Provided data.
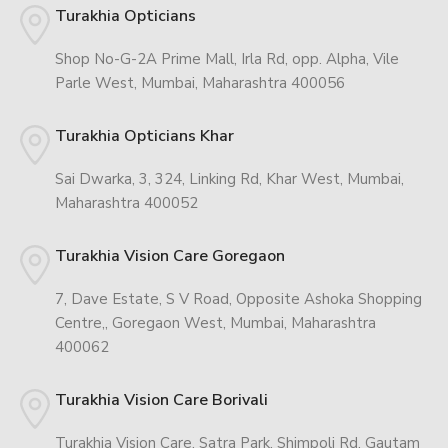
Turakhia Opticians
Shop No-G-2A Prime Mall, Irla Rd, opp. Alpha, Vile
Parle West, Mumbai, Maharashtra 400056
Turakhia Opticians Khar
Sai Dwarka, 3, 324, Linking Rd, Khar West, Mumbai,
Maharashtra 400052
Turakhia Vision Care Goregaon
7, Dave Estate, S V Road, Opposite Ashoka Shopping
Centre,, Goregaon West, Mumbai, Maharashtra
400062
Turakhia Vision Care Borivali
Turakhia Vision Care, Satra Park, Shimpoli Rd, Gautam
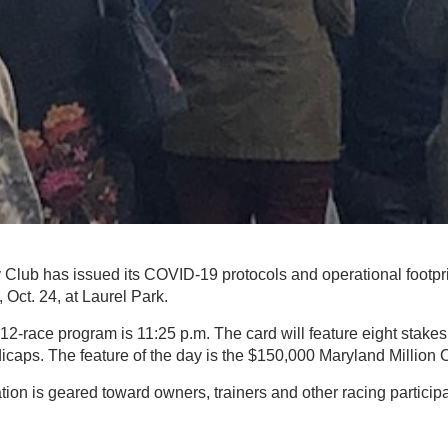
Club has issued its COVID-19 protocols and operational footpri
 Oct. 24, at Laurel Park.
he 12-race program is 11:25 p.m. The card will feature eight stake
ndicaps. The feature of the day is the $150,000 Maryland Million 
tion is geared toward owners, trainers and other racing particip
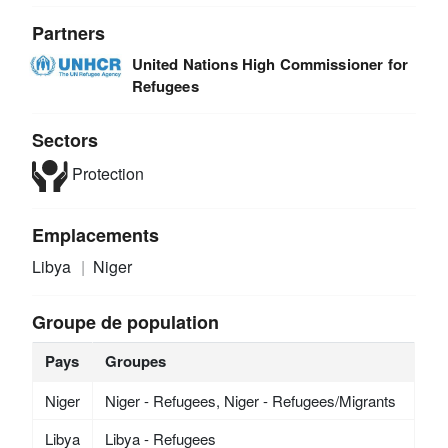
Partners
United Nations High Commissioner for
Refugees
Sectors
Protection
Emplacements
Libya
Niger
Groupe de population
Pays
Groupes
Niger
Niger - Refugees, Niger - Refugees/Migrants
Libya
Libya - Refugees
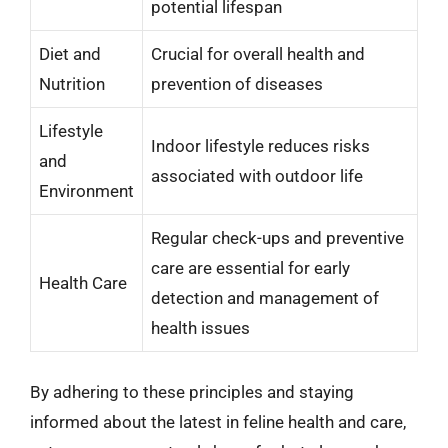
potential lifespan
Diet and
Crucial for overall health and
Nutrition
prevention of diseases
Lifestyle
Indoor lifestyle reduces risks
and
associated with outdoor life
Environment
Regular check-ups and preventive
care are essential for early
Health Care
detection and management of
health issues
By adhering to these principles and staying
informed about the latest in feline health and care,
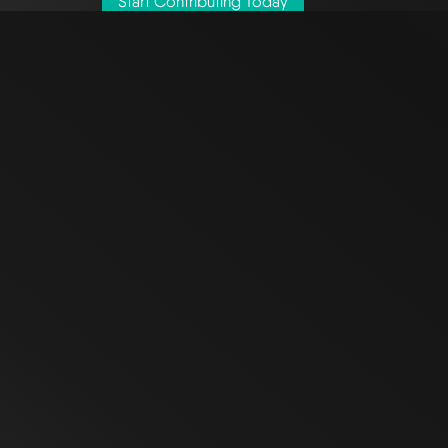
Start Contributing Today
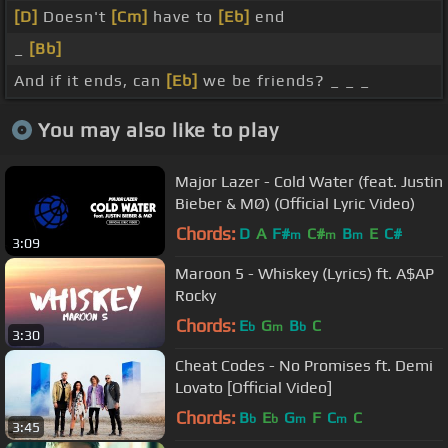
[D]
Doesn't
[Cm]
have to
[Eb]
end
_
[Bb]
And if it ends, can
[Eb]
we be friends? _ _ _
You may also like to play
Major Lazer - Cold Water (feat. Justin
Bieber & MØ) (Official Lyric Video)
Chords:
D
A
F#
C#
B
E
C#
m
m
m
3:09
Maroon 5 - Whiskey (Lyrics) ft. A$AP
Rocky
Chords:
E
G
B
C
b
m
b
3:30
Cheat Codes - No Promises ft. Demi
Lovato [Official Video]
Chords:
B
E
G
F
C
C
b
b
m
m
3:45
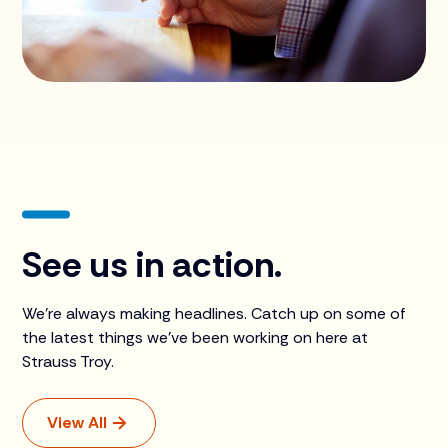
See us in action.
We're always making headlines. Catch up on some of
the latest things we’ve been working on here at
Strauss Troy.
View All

Task goal.
Only the records are wanted, copied exactly, with the pictures dropped.

Task result.
Turakhia Opticians
Shop No-G-2A Prime Mall, Irla Rd, opp. Alpha, Vile
Parle West, Mumbai, Maharashtra 400056
Turakhia Opticians Khar
Sai Dwarka, 3, 324, Linking Rd, Khar West, Mumbai,
Maharashtra 400052
Turakhia Vision Care Goregaon
7, Dave Estate, S V Road, Opposite Ashoka Shopping
Centre,, Goregaon West, Mumbai, Maharashtra
400062
Turakhia Vision Care Borivali
Turakhia Vision Care, Satra Park, Shimpoli Rd, Gautam
Club has issued its COVID-19 protocols and operational footpri
 Oct. 24, at Laurel Park.
he 12-race program is 11:25 p.m. The card will feature eight stake
ndicaps. The feature of the day is the $150,000 Maryland Million 
tion is geared toward owners, trainers and other racing particip
Partners
United Nations High Commissioner for
Refugees
Sectors
Protection
Emplacements
Libya
Niger
Groupe de population
Pays
Groupes
Niger
Niger - Refugees, Niger - Refugees/Migrants
Libya
Libya - Refugees
potential lifespan
Diet and
Crucial for overall health and
Nutrition
prevention of diseases
Lifestyle
Indoor lifestyle reduces risks
and
associated with outdoor life
Environment
Regular check-ups and preventive
care are essential for early
Health Care
detection and management of
health issues
By adhering to these principles and staying
informed about the latest in feline health and care,
Start Contributing Today
[D]
Doesn't
[Cm]
have to
[Eb]
end
_
[Bb]
And if it ends, can
[Eb]
we be friends? _ _ _
You may also like to play
Major Lazer - Cold Water (feat. Justin
Bieber & MØ) (Official Lyric Video)
Chords:
D
A
F#
C#
B
E
C#
m
m
m
3:09
Maroon 5 - Whiskey (Lyrics) ft. A$AP
Rocky
Chords:
E
G
B
C
b
m
b
3:30
Cheat Codes - No Promises ft. Demi
Lovato [Official Video]
Chords:
B
E
G
F
C
C
b
b
m
m
3:45
See us in action.
We're always making headlines. Catch up on some of
the latest things we’ve been working on here at
Strauss Troy.
View All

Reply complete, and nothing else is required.